Entsetzt schüttelte ich den Kopf. „Bloß nicht.“

„Dann wird dir wohl nichts anderes übrig bleiben, als einen Spezialisten zu holen. Wir können sie in die Halle stellen, wenn der Boden fertig ist. Da sieht sie bestimmt ganz gut aus.“ Er rümpfte die Nase. „Aber erst musst du sie mal abwischen. Die Truhe müffelt.“

Ich schnalzte mit der Zunge. „Klar mach ich sie sauber. Wofür hältst du mich?“

Er sah auf meine Jeans und seine Mundwinkel zuckten amüsiert.

Abwehrend hob ich die Hände. „Sag nichts. Ich arbeite.“

„Schon klar, nur warum hast du dazu immer deine neuesten Klamotten an?“

Seufzend gestand ich, dass ich vergessen hatte mich umzuziehen. „Aber jetzt ist es eh zu spät. Ich bin schon dreckig.“

Er richtete sich auf und feixte. „Was du nicht sagst.“ Dann sah er sich in der Kammer um. „Da hast du noch einiges zu tun. Brauchst du mich noch?“

„Nein, schon gut. Ich mache gleich Schluss. Sollen wir zusammen etwas Schönes kochen?“

Frank nickte und verließ mich mit den Worten: „Ich sehe nach, was der Kühlschrank hergibt. Viel kann es nicht sein, aber ich finde schon was.“

Ich räumte noch ein wenig auf, stapelte Sperrmüllkandidaten nach vorne und stellte andere Dinge, inklusive unserer Nachtschränkchen, nach hinten, aber kaum eine halbe Stunde später folgte ich ihm. Es war spät geworden und nachdem wir gemeinsam gegessen hatten, brachte ich die Kinder ins Bett, während Frank den Hund ausführte.

Die Arbeit forderte ihren Tribut und die Müdigkeit trieb auch uns bald in die Kissen.

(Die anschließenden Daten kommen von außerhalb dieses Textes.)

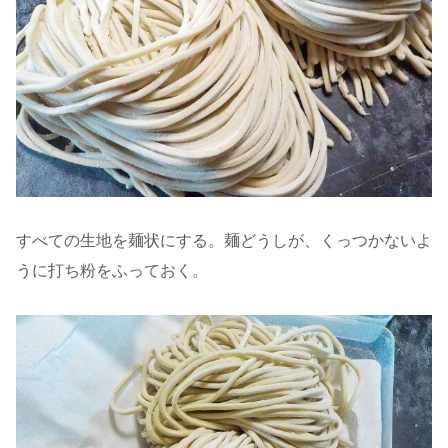
すべての生地を麺状にする。麺どうしが、くっつかないよ
うに打ち粉をふっておく。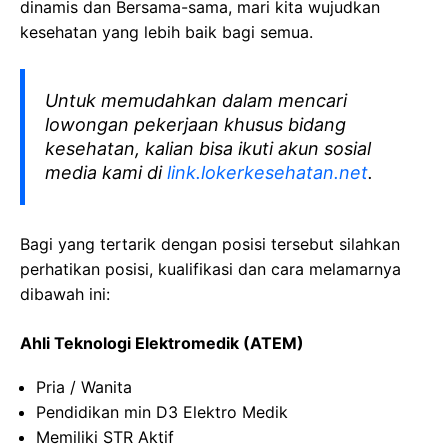
dinamis dan Bersama-sama, mari kita wujudkan
kesehatan yang lebih baik bagi semua.
Untuk memudahkan dalam mencari
lowongan pekerjaan khusus bidang
kesehatan, kalian bisa ikuti akun sosial
media kami di
link.lokerkesehatan.net
.
Bagi yang tertarik dengan posisi tersebut silahkan
perhatikan posisi, kualifikasi dan cara melamarnya
dibawah ini:
Ahli Teknologi Elektromedik (ATEM)
Pria / Wanita
Pendidikan min D3 Elektro Medik
Memiliki STR Aktif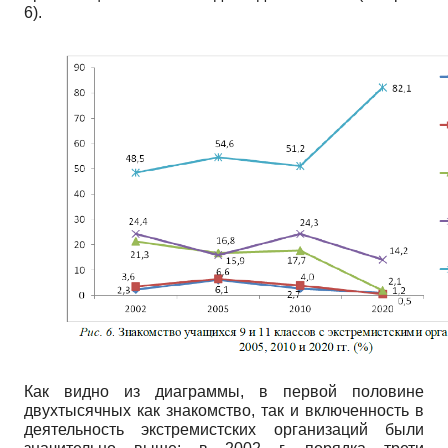
6).
Как видно из диаграммы, в первой половине
двухтысячных как знакомство, так и включенность в
деятельность экстремистских организаций были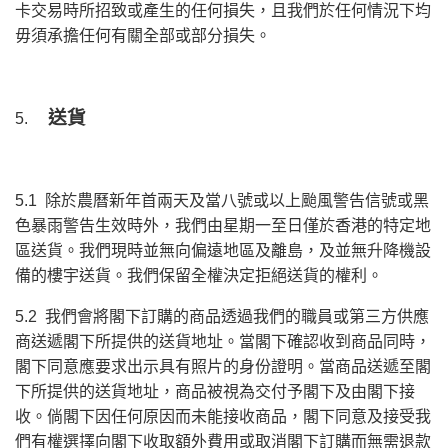
卡交易時所招致或產生的任何損失，且我們於任何情況下均
毋須承擔任何有關全部或部分損失。
送貨
5.
5.1 除於農曆新年首兩天及當八號或以上颱風警告信號或黑
色暴雨警告生效時外，我們由星期一至日僅於香港的特定地
區送貨。我們現時並無向偏遠地區及離島，及並無升降機設
備的樓宇送貨。我們保留全權決定拒絕送貨的權利。
5.2 我們會將閣下訂購的商品透過我們的職員或第三方供應
商送遞閣下所提供的送貨地址。當閣下確認收到商品同時，
閣下同意應要求出示具有照片的身份證明。當商品送遞至閣
下所提供的送貨地址，商品被視為交付予閣下及由閣下接
收。倘閣下因任何原因而未能接收商品，閣下同意及接受我
們有權選擇向閣下收取額外費用或取消閣下訂購而無需退款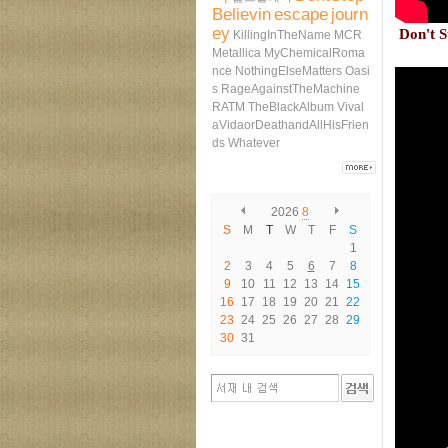
Believin
escape
journ
ey
Don't S
KillingInTheName
MCR
Metallica
MyChemicalRoma
nce
NothingElseMatters
Oasi
s
RageAgainstTheMachine
RATM
TheBlackAlbum
Vival
aVidaorDeathandAllHisFrien
ds
Whatever
2026
8
S
M
T
W
T
F
S
1
2
3
4
5
6
7
8
9
10
11
12
13
14
15
16
17
18
19
20
21
22
23
24
25
26
27
28
29
30
31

Ich schlief unruhig. Der Wind heulte um den Hof und rüttelte an den Fensterläden. Im Babyfon rauschte es und als Kathi anfing zu wimmern war ich wach. Leise schlüpfte ich in meine Hausschuhe und angelte nach meiner Strickjacke. Während ich das Schlafzimmer verließ, zog ich sie über die Schultern.

Das alte Gemäuer ächzte wie ein großes Tier. Überall knackte es im Gebälk und der Dielenboden knarrte unter meinen Füßen. Draußen schlug etwas rhythmisch gegen die Mauer und ich vermutete, dass sich die Pforte aus ihrem Schloss gelöst hatte.

Ich wanderte durch die Kamindiele, an deren Ende Kathis Zimmer angrenzte. Der Vollmond schien durch die zahlreichen Fenster herein und fast hätte man glauben können, es sei helllichter Tag.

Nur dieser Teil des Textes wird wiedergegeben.